WHAT IS NEEDED -> Exclude all pictures from your copy of the data below, which should otherwise match exactly.

Dataset records:
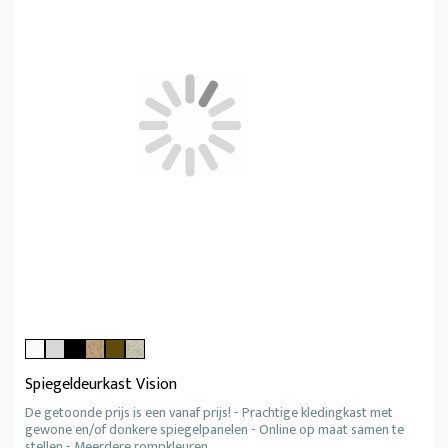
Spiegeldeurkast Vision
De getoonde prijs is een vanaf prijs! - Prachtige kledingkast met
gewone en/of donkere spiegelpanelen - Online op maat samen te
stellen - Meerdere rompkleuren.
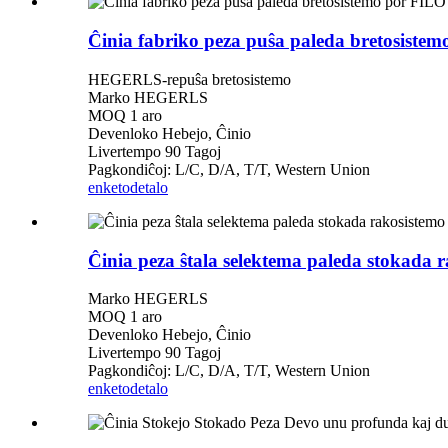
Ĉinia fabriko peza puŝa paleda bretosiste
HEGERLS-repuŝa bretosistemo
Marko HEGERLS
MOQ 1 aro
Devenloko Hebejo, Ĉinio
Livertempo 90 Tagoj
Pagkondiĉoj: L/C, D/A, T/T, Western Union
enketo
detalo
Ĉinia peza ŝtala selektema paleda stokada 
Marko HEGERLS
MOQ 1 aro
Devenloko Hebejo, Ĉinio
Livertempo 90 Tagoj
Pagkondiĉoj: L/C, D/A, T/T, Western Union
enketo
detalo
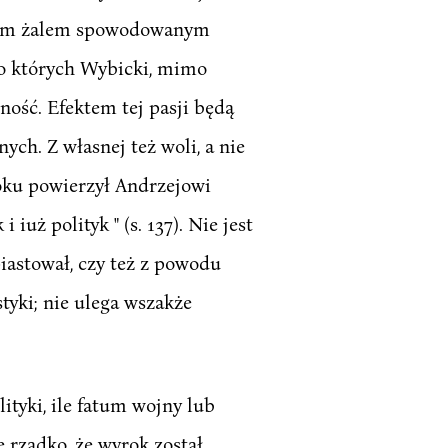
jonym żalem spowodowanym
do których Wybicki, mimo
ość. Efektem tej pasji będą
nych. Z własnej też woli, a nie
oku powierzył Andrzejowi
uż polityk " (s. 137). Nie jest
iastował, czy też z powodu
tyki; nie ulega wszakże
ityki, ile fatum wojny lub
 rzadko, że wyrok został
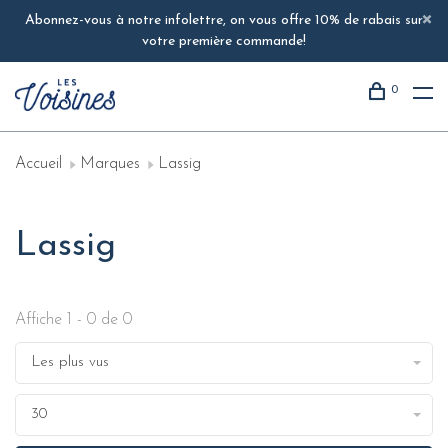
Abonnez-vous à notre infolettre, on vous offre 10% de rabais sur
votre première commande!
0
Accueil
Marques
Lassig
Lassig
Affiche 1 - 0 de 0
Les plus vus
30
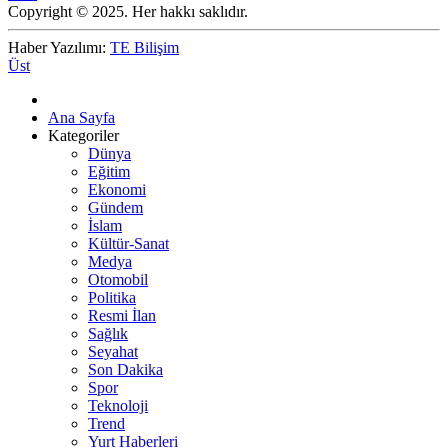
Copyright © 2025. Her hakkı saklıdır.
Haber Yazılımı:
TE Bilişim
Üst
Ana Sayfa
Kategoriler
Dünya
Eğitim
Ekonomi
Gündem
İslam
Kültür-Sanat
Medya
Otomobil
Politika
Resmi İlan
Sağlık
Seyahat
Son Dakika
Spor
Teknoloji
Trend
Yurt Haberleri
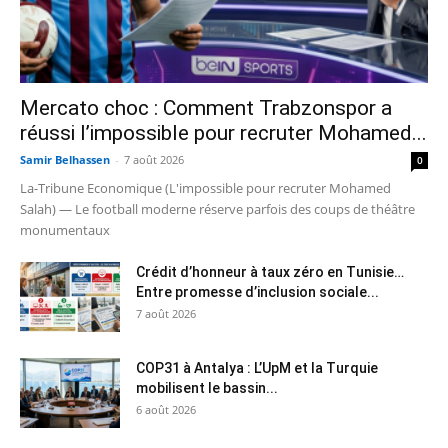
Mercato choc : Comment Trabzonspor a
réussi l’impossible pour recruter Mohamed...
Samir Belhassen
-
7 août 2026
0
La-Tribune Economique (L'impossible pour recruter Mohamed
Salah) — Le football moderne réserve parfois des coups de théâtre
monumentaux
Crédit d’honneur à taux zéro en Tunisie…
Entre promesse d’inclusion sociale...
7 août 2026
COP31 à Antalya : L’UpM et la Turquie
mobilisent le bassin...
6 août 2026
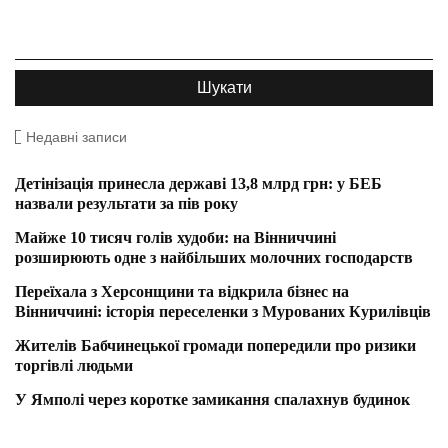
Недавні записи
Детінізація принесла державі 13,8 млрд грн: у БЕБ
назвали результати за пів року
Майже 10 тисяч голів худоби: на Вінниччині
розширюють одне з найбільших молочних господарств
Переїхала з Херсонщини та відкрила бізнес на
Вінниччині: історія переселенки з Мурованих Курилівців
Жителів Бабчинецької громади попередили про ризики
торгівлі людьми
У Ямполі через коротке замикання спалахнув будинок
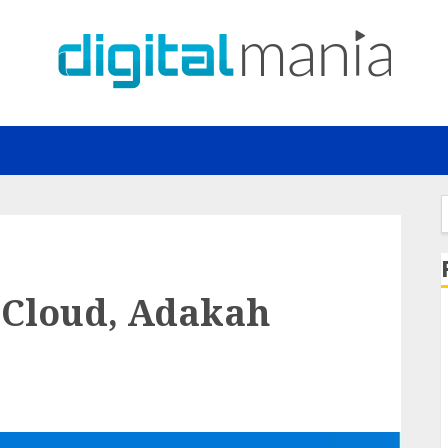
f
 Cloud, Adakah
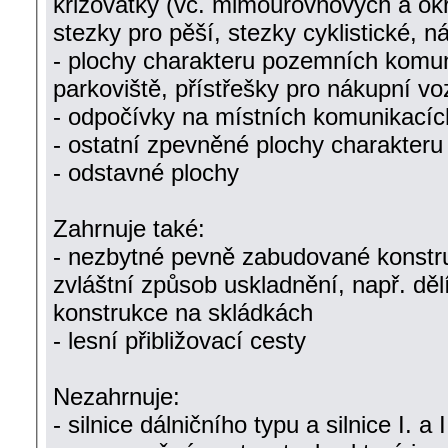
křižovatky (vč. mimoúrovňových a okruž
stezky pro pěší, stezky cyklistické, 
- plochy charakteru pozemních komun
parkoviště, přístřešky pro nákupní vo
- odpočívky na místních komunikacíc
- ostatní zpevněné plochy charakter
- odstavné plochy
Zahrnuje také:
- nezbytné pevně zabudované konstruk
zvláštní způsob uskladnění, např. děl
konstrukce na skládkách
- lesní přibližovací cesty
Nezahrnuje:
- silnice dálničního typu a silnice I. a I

ANSWER TO THE EXERCISE ->
Spiegeldeurkast Vision
De getoonde prijs is een vanaf prijs! - Prachtige kledingkast met
gewone en/of donkere spiegelpanelen - Online op maat samen te
stellen - Meerdere rompkleuren.
Ĉinia fabriko peza puŝa paleda bretosiste
HEGERLS-repuŝa bretosistemo
Marko HEGERLS
MOQ 1 aro
Devenloko Hebejo, Ĉinio
Livertempo 90 Tagoj
Pagkondiĉoj: L/C, D/A, T/T, Western Union
enketo
detalo
Ĉinia peza ŝtala selektema paleda stokada 
Marko HEGERLS
MOQ 1 aro
Devenloko Hebejo, Ĉinio
Livertempo 90 Tagoj
Pagkondiĉoj: L/C, D/A, T/T, Western Union
enketo
detalo
jonym żalem spowodowanym
do których Wybicki, mimo
ość. Efektem tej pasji będą
nych. Z własnej też woli, a nie
oku powierzył Andrzejowi
uż polityk " (s. 137). Nie jest
iastował, czy też z powodu
tyki; nie ulega wszakże
ityki, ile fatum wojny lub
 rzadko, że wyrok został
Abonnez-vous à notre infolettre, on vous offre 10% de rabais sur
votre première commande!
0
Accueil
Marques
Lassig
Lassig
Affiche 1 - 0 de 0
Les plus vus
30
Copyright © 2025. Her hakkı saklıdır.
Haber Yazılımı:
TE Bilişim
Üst
Ana Sayfa
Kategoriler
Dünya
Eğitim
Ekonomi
Gündem
İslam
Kültür-Sanat
Medya
Otomobil
Politika
Resmi İlan
Sağlık
Seyahat
Son Dakika
Spor
Teknoloji
Trend
Yurt Haberleri
Mercato choc : Comment Trabzonspor a
réussi l’impossible pour recruter Mohamed...
Samir Belhassen
-
7 août 2026
0
La-Tribune Economique (L'impossible pour recruter Mohamed
Salah) — Le football moderne réserve parfois des coups de théâtre
monumentaux
Crédit d’honneur à taux zéro en Tunisie…
Entre promesse d’inclusion sociale...
7 août 2026
COP31 à Antalya : L’UpM et la Turquie
mobilisent le bassin...
6 août 2026
Недавні записи
Детінізація принесла державі 13,8 млрд грн: у БЕБ
назвали результати за пів року
Майже 10 тисяч голів худоби: на Вінниччині
розширюють одне з найбільших молочних господарств
Переїхала з Херсонщини та відкрила бізнес на
Вінниччині: історія переселенки з Мурованих Курилівців
Жителів Бабчинецької громади попередили про ризики
торгівлі людьми
У Ямполі через коротке замикання спалахнув будинок
f
 Cloud, Adakah
křižovatky (vč. mimoúrovňových a okruž
stezky pro pěší, stezky cyklistické, 
- plochy charakteru pozemních komun
parkoviště, přístřešky pro nákupní vo
- odpočívky na místních komunikacíc
- ostatní zpevněné plochy charakter
- odstavné plochy
Zahrnuje také:
- nezbytné pevně zabudované konstruk
zvláštní způsob uskladnění, např. děl
konstrukce na skládkách
- lesní přibližovací cesty
Nezahrnuje:
- silnice dálničního typu a silnice I. a I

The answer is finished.